Any enlightenment on this problem will be much appreciated.
thanks,
Ara Anjargolian
"Ara Anjargolian" <ara@jargol.com> writes:
> jargol=# explain select user_id, first_names, last_name from articles, users
> where article_id = 5027 and (articles.author_id1 = users.user_id or
> articles.author_id2 = users.user_id);
> Why does it think it MUST do a seq-scan in the second case?
There's no support for generating an OR indexscan in the context of a
join.
regards, tom lane
On Thu, 25 Mar 2004, Ara Anjargolian wrote:
> I've run into this odd planner choice which I don't quite understand.
>
> I have two tables articles, users and
> articles.article_id and users.user_id are primary keys.
>
> Insides articles there are two optional fields author_id1, author_id2
> which all reference users.user_id.
>
> And now the plans:
> (by the way this is pg 7.4 and I set enable_seqscan to off).
>
> jargol=# explain select user_id, first_names, last_name from articles, users
> where article_id = 5027 and (articles.author_id1 = users.user_id);
> QUERY PLAN
> ----------------------------------------------------------------------------
> ------
> Nested Loop (cost=0.00..4.04 rows=1 width=26)

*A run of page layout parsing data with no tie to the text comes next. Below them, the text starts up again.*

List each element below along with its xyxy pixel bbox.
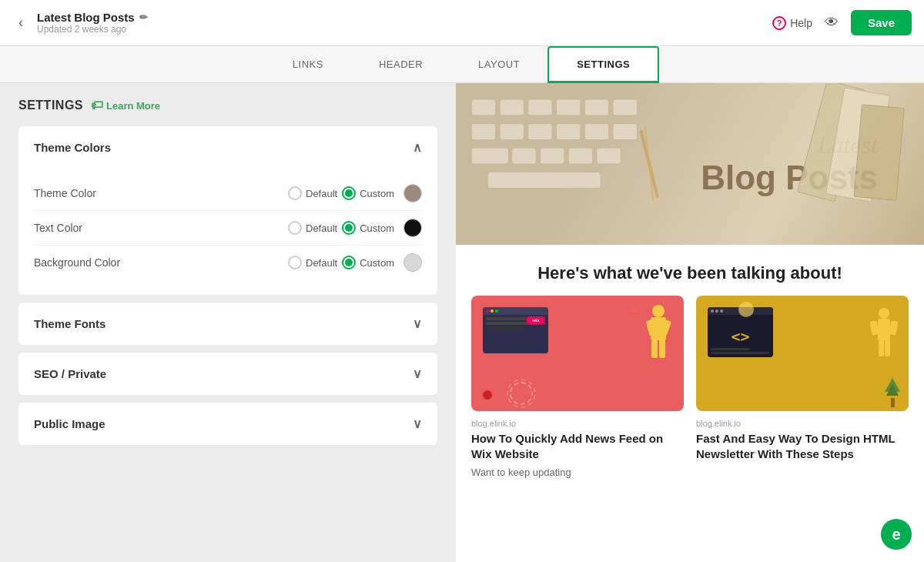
bg-color-custom-label: Custom [360,257,394,269]
bg-color-default-option[interactable]: Default [288,256,337,269]
theme-fonts-section: Theme Fonts ∨ [18,303,437,345]
theme-fonts-title: Theme Fonts [34,317,105,330]
seo-section: SEO / Private ∨ [18,353,437,395]
theme-fonts-toggle[interactable]: Theme Fonts ∨ [18,303,437,345]
svg-rect-8 [528,124,553,140]
svg-rect-0 [471,99,496,115]
wix-person-svg [641,303,676,373]
theme-color-default-label: Default [306,188,337,199]
card-wix-illustration: wix [471,296,684,411]
bg-color-swatch[interactable] [403,253,422,272]
text-color-row: Text Color Default Custom [34,210,422,245]
preview-button[interactable]: 👁 [825,15,839,31]
svg-rect-28 [659,339,665,358]
text-color-swatch[interactable] [403,219,422,237]
theme-color-default-radio[interactable] [288,186,302,200]
svg-rect-16 [597,148,621,164]
svg-rect-10 [584,124,609,140]
text-color-label: Text Color [34,222,82,234]
svg-rect-9 [556,124,581,140]
right-panel: Latest Blog Posts Here's what we've been… [456,83,924,562]
card-wix-source: blog.elink.io [471,419,684,428]
learn-icon: 🏷 [91,99,103,112]
blog-card-wix: wix [471,296,684,480]
blog-card-html: <> [696,296,909,480]
theme-fonts-chevron: ∨ [413,316,422,331]
text-color-default-radio[interactable] [288,221,302,235]
text-color-custom-radio[interactable] [342,221,356,235]
blog-subtitle: Here's what we've been talking about! [456,245,924,296]
top-bar-right: ? Help 👁 Save [772,10,912,35]
seo-toggle[interactable]: SEO / Private ∨ [18,353,437,395]
learn-more-button[interactable]: 🏷 Learn More [91,99,160,112]
svg-rect-34 [885,340,890,356]
svg-point-29 [879,308,889,319]
seo-chevron: ∨ [413,366,422,381]
top-bar-left: ‹ Latest Blog Posts ✏ Updated 2 weeks ag… [12,11,148,35]
svg-rect-27 [651,339,658,358]
seo-title: SEO / Private [34,367,106,380]
svg-rect-33 [879,340,884,356]
svg-rect-6 [471,124,496,140]
theme-color-default-option[interactable]: Default [288,186,337,200]
svg-rect-17 [487,172,601,189]
widget-title: Latest Blog Posts ✏ Updated 2 weeks ago [37,11,148,35]
theme-color-custom-label: Custom [360,188,394,199]
card-wix-title: How To Quickly Add News Feed on Wix Webs… [471,431,684,461]
card-html-illustration: <> [696,296,909,411]
help-button[interactable]: ? Help [772,16,812,30]
public-image-toggle[interactable]: Public Image ∨ [18,403,437,445]
text-color-radio-group: Default Custom [288,221,394,235]
tabs-bar: LINKS HEADER LAYOUT SETTINGS [0,46,924,83]
elink-logo: e [881,519,912,550]
text-color-default-label: Default [306,222,337,234]
html-person-svg [869,307,899,373]
theme-color-label: Theme Color [34,187,96,199]
theme-color-custom-option[interactable]: Custom [342,186,394,200]
svg-rect-30 [878,319,890,340]
card-html-title: Fast And Easy Way To Design HTML Newslet… [696,431,909,461]
widget-updated: Updated 2 weeks ago [37,24,148,35]
svg-rect-35 [891,398,895,407]
preview-content: Latest Blog Posts Here's what we've been… [456,83,924,562]
wix-browser: wix [483,307,548,353]
left-panel: SETTINGS 🏷 Learn More Theme Colors ∧ The… [0,83,456,562]
help-label: Help [790,17,812,29]
svg-rect-7 [500,124,524,140]
svg-line-19 [645,128,654,201]
keyboard-svg [456,83,713,245]
svg-rect-15 [568,148,593,164]
settings-title: SETTINGS [18,99,83,112]
bg-color-custom-radio[interactable] [342,256,356,269]
edit-icon[interactable]: ✏ [139,12,148,23]
svg-rect-14 [540,148,564,164]
tab-links[interactable]: LINKS [265,46,351,83]
tab-layout[interactable]: LAYOUT [450,46,547,83]
back-button[interactable]: ‹ [12,12,29,34]
svg-rect-2 [528,99,553,115]
svg-rect-31 [869,320,879,335]
theme-colors-toggle[interactable]: Theme Colors ∧ [18,126,437,169]
settings-header: SETTINGS 🏷 Learn More [18,99,437,112]
text-color-default-option[interactable]: Default [288,221,337,235]
text-color-custom-option[interactable]: Custom [342,221,394,235]
theme-colors-chevron: ∧ [413,140,422,155]
public-image-chevron: ∨ [413,416,422,431]
bg-color-default-radio[interactable] [288,256,302,269]
svg-point-23 [652,305,665,317]
card-html-image: <> [696,296,909,411]
theme-color-swatch[interactable] [403,184,422,202]
learn-more-label: Learn More [106,100,160,112]
theme-color-radio-group: Default Custom [288,186,394,200]
svg-rect-3 [556,99,581,115]
svg-rect-5 [613,99,638,115]
theme-color-custom-radio[interactable] [342,186,356,200]
main-layout: SETTINGS 🏷 Learn More Theme Colors ∧ The… [0,83,924,562]
bg-color-custom-option[interactable]: Custom [342,256,394,269]
tab-settings[interactable]: SETTINGS [547,46,659,83]
text-color-custom-label: Custom [360,222,394,234]
theme-color-row: Theme Color Default Custom [34,176,422,210]
bg-color-controls: Default Custom [288,253,422,272]
save-button[interactable]: Save [851,10,912,35]
tab-header[interactable]: HEADER [351,46,450,83]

> -> Index Scan using articles_pk on articles (cost=0.00..2.01 rows=1
> width=4)
> Index Cond: (article_id = 5027)
> -> Index Scan using users_pk on users (cost=0.00..2.01 rows=1 width=26)
> Index Cond: ("outer".author_id1 = users.user_id)
> (5 rows)
>
> jargol=# explain select user_id, first_names, last_name from articles, users
> where article_id = 5027 and (articles.author_id1 = users.user_id or
> articles.author_id2 = users.user_id);
> QUERY PLAN
> ----------------------------------------------------------------------------
> -----------------------
> Nested Loop (cost=100000000.00..100000003.11 rows=2 width=26)
> Join Filter: (("outer".author_id1 = "inner".user_id) OR
> ("outer".author_id2 = "inner".user_id))
> -> Index Scan using articles_pk on articles (cost=0.00..2.01 rows=1
> width=8)
> Index Cond: (article_id = 5027)
> -> Seq Scan on users (cost=100000000.00..100000001.04 rows=4 width=26)
> (5 rows)
>
> Why does it think it MUST do a seq-scan in the second case? users.user_id is
> a primary key,
> so shouldn't it behave exactly as in the first case?
>
> Any enlightenment on this problem will be much appreciated.
Are articles.author_id1 and users.user_id the same type? Have you tried
casting one to the other's type if they're different?